As an extra observation, let’s use geom_smooth
to add the lines of best fit that we would see if we fitted each subject with their own individual regression:
ggplot(sleepstudy, aes(x = Days, y = Reaction)) +
facet_wrap(facets = vars(Subject), nrow = 3) +
geom_point() +
# the global line of best fit
geom_line(data = cbind(sleepstudy, pred = predict(lm_sleep)),
aes(y = pred)) +
# random intercepts only
geom_line(data = cbind(sleepstudy, pred = predict(lme_sleep1)),
aes(y = pred), colour = "blue") +
# random intercepts and random slopes
geom_line(data = cbind(sleepstudy, pred = predict(lme_sleep2)),
aes(y = pred), colour = "red") +
# individual regression lines for each individual
geom_smooth(method = "lm", se = FALSE,
colour = "green", linewidth = 0.5)
Here, the black line (which is the same on every plot) represents a global line of best fit - this is what we would see using complete pooling.
The blue and red lines represent our mixed effects models - the difference between the two is whether we allowed the slope to vary randomly, as well as the random intercept. In both cases, we are using partial pooling.

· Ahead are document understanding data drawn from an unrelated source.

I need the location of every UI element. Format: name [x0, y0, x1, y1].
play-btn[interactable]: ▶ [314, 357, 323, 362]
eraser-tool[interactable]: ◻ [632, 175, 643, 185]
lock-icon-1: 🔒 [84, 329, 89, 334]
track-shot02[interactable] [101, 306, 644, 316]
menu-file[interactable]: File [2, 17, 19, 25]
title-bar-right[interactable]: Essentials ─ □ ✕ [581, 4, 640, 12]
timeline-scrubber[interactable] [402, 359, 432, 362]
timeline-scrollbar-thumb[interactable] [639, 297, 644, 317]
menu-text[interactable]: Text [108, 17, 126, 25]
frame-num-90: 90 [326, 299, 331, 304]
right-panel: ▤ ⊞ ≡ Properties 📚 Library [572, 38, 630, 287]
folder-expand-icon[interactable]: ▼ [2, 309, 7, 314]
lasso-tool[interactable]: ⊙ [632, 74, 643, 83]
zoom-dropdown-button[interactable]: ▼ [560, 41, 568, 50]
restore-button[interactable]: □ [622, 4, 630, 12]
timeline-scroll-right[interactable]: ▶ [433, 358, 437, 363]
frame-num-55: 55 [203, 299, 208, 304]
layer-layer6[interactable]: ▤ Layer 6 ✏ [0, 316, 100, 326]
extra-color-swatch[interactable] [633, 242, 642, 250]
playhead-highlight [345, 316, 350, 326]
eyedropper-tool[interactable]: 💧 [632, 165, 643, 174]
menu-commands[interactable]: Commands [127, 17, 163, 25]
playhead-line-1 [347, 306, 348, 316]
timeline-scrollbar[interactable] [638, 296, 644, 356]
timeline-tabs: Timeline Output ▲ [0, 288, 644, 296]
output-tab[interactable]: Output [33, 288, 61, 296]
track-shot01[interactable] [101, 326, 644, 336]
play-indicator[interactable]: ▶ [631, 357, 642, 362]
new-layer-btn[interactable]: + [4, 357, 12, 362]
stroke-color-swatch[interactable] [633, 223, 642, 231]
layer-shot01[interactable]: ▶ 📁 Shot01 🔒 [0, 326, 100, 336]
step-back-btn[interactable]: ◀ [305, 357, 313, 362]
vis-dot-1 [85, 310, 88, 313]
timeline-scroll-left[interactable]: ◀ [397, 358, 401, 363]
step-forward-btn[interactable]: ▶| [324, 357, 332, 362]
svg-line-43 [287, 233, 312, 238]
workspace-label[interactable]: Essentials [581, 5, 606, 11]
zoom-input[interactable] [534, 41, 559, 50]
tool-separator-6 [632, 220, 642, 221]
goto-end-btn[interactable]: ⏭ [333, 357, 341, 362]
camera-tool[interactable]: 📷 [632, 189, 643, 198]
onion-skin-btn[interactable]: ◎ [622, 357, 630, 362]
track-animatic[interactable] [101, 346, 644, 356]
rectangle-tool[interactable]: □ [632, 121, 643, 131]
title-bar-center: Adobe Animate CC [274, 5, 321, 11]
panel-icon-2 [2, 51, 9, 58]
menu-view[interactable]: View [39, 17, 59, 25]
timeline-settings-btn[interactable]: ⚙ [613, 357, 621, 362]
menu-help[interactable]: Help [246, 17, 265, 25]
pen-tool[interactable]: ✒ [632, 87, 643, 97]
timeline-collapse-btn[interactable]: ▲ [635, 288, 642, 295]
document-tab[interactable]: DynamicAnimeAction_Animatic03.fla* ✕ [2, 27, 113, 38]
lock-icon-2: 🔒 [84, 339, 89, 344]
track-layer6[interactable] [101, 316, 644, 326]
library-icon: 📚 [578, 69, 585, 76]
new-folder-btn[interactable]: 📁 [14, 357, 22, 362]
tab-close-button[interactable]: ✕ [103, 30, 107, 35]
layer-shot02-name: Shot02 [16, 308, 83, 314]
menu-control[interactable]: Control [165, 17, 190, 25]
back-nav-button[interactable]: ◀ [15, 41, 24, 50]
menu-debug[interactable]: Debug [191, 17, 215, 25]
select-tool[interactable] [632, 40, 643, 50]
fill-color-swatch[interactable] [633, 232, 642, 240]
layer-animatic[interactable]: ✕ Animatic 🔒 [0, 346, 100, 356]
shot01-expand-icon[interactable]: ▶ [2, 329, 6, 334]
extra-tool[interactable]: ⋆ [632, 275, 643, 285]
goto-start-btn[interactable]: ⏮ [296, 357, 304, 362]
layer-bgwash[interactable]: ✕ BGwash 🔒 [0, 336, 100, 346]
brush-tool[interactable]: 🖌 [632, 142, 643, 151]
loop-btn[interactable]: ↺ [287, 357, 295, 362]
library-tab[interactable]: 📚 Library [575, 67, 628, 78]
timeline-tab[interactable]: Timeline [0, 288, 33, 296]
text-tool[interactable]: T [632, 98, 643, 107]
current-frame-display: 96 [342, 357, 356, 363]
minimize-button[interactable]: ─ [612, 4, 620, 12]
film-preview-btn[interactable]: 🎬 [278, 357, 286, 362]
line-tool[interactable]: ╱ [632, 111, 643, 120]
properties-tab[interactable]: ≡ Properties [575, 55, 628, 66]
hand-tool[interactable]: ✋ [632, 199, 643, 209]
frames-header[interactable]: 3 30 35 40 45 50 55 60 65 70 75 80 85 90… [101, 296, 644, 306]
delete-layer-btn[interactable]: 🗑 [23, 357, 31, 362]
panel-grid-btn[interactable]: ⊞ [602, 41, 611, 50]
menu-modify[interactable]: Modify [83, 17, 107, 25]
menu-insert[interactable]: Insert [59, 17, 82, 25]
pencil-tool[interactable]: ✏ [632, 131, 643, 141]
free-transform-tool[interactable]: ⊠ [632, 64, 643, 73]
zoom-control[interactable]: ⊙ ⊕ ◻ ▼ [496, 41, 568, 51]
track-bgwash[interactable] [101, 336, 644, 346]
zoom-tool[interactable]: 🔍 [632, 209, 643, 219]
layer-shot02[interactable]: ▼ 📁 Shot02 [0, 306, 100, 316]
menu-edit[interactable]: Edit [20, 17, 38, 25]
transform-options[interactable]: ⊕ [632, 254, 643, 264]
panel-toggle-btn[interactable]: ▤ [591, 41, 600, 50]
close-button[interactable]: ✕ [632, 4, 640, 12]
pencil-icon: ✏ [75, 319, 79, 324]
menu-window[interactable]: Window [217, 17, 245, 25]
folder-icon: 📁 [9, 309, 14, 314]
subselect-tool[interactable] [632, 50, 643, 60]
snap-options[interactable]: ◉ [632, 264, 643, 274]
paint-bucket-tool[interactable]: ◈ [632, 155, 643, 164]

The green line, meanwhile, represents what happens when we allow no pooling. In other words, we’ve fit individual regressions between Reaction
and Days
for each subject. Comparing this to the red lines allows us to see the phenomenon of “shrinkage”. The green lines are all slightly closer to the black line than the red line is; in other words, there’s some shrinkage towards the global line. (Subjects 330, 335 and 370 perhaps show this best.) It’s subtle, but it’s a nice demonstration of what happens when we share information between levels of a random effect.
27.6 Evaluating models and assessing significance
You may have noticed the lack of p-values in any of our model outputs, and my avoidance of discussing significance. There’s a very good reason for this: it’s a fair bit more complicated than for standard linear models.
One of the main reasons is that when you are using partial pooling, there is no way to precisely figure out how many degrees of freedom you have, like we can do for fixed effects. This matters, because you need to know the degrees of freedom in order to be able to calculate p-values from the test statistics - an F-value alone is meaningless without associated degrees of freedom!
This is why the authors of the lme4
package have deliberately excluded p-values from the model summaries, and also why we won’t go any further for this particular course - talking about model comparison and significance testing when we have random effects included is a topic that deserves a course all to itself.
So, I know I said we weren’t going to go any further on this topic, but for those who are really interested, I figured I might as well include a short summary here of some of the approaches that are taken for significance testing of mixed effects models and their parameters, as a starting point for further reading.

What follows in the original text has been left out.